### ABOUT THIS TASK
Pull every line of the entries that has the word "Postures".
[[ INFORMATION SHOWN, beginning ]]
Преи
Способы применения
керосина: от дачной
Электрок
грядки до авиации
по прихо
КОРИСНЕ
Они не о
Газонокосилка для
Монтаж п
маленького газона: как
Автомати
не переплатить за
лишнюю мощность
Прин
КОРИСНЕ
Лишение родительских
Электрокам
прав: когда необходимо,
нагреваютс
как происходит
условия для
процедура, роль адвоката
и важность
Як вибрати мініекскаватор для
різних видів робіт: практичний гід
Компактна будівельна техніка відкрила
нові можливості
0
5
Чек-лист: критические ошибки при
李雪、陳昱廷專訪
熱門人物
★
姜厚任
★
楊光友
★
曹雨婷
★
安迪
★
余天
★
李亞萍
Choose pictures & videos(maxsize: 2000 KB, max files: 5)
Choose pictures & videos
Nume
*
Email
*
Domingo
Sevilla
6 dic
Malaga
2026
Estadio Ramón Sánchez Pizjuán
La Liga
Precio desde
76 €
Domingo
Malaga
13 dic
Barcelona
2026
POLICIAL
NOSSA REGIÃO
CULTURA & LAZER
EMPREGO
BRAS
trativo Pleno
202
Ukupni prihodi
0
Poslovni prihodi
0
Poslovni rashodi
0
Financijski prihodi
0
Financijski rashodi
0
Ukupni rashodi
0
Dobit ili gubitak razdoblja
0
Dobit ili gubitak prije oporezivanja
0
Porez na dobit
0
[[ INFORMATION SHOWN, end ]]
[[ INFORMATION SHOWN, beginning ]]
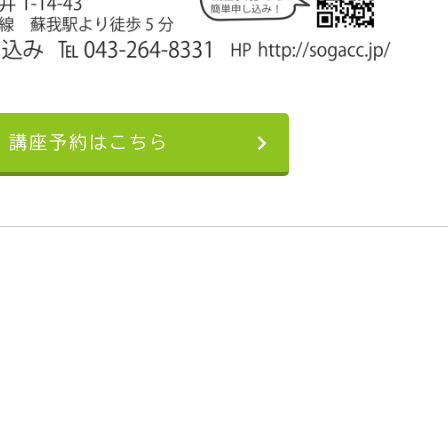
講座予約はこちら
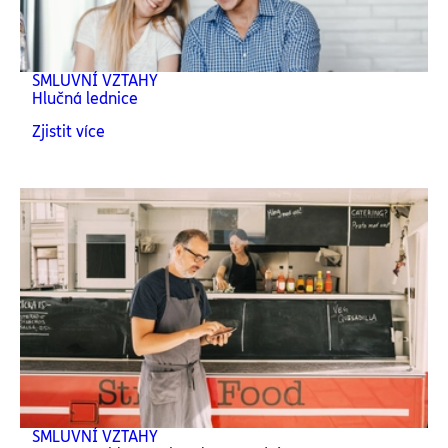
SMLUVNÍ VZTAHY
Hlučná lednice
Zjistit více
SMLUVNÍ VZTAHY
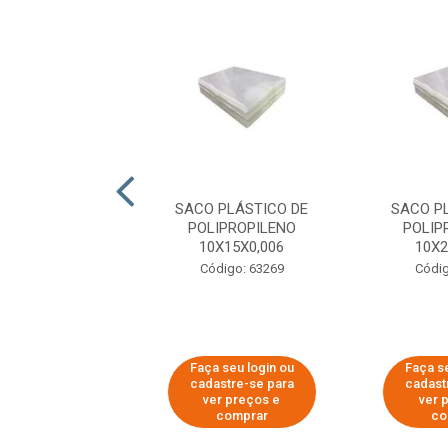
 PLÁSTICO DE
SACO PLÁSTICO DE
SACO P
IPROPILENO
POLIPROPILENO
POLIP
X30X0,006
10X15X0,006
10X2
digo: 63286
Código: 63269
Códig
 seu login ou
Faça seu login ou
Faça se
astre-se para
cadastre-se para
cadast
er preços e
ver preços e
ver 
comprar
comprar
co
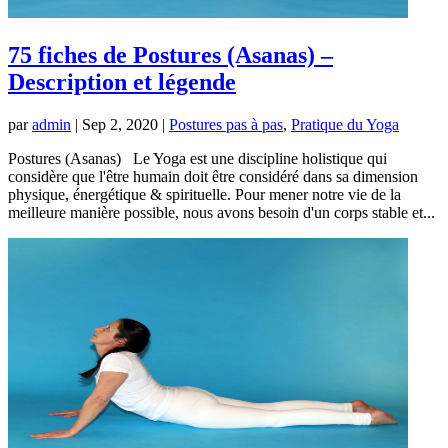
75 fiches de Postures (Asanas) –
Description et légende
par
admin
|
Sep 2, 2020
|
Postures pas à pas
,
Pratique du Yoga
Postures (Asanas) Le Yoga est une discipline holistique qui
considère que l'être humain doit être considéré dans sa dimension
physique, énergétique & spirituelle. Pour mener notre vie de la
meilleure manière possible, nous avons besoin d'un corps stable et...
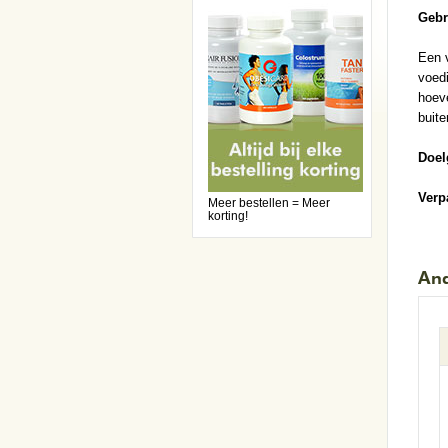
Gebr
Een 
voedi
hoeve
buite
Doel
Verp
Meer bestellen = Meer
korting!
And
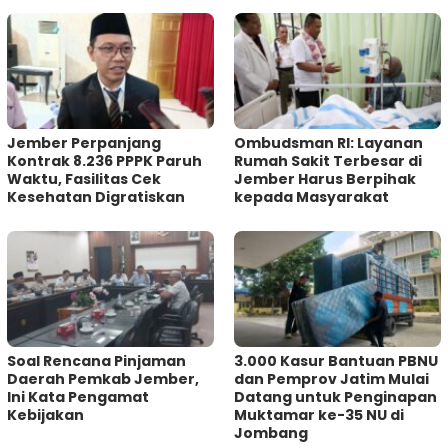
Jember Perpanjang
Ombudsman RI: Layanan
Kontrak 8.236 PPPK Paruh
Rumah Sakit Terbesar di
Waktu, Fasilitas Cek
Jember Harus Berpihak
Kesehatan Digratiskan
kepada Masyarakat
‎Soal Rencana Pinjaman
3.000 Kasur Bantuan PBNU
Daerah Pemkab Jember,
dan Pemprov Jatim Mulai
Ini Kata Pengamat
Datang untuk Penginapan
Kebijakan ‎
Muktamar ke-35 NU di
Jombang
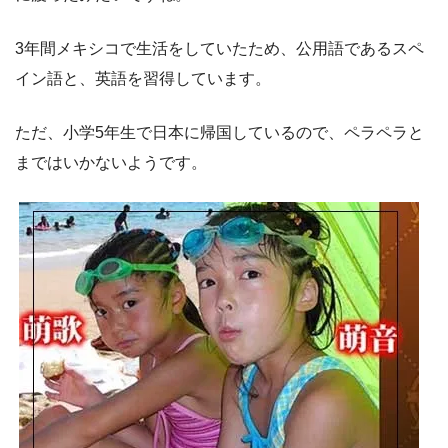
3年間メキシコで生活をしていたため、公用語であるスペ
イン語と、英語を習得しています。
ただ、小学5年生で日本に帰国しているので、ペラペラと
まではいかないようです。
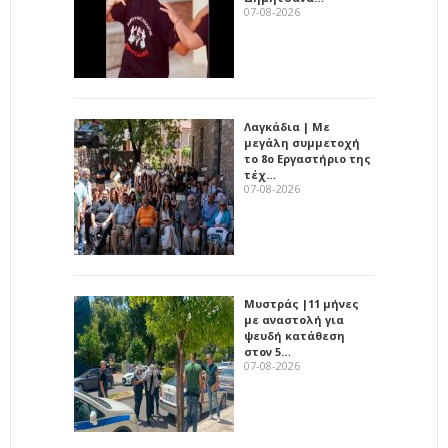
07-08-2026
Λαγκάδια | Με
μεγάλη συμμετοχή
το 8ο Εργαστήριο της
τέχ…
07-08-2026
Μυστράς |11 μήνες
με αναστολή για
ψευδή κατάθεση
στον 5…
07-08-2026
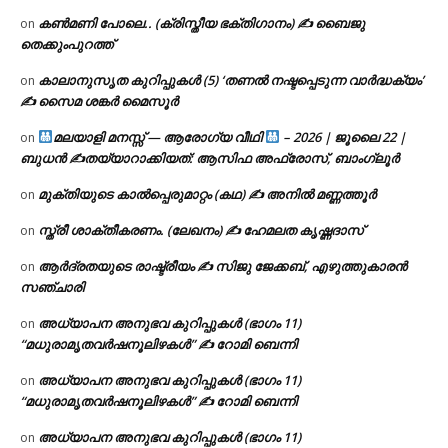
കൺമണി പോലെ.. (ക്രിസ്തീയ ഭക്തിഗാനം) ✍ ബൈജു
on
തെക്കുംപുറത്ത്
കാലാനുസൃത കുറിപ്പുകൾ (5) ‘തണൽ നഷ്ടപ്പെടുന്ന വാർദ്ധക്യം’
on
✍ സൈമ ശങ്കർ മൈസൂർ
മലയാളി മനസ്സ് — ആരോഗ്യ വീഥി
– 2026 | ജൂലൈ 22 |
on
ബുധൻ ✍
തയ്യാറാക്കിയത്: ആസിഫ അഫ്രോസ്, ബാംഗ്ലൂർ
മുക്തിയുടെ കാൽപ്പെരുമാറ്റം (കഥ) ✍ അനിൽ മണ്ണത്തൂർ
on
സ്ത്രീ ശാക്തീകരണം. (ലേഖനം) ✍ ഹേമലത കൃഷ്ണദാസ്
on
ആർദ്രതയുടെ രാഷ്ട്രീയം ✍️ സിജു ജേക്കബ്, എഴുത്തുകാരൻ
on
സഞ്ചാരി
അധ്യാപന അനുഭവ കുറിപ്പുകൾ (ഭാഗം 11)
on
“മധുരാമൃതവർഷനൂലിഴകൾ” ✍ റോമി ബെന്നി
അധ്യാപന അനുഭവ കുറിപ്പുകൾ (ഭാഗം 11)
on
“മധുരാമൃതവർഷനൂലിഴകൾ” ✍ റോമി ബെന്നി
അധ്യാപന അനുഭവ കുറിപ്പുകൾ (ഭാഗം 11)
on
[[ INFORMATION SHOWN, end ]]
### PROBLEM SOLUTION
75 fiches de Postures (Asanas) –
Postures pas à pas
Postures (Asanas) Le Yoga est une discipline holistique qui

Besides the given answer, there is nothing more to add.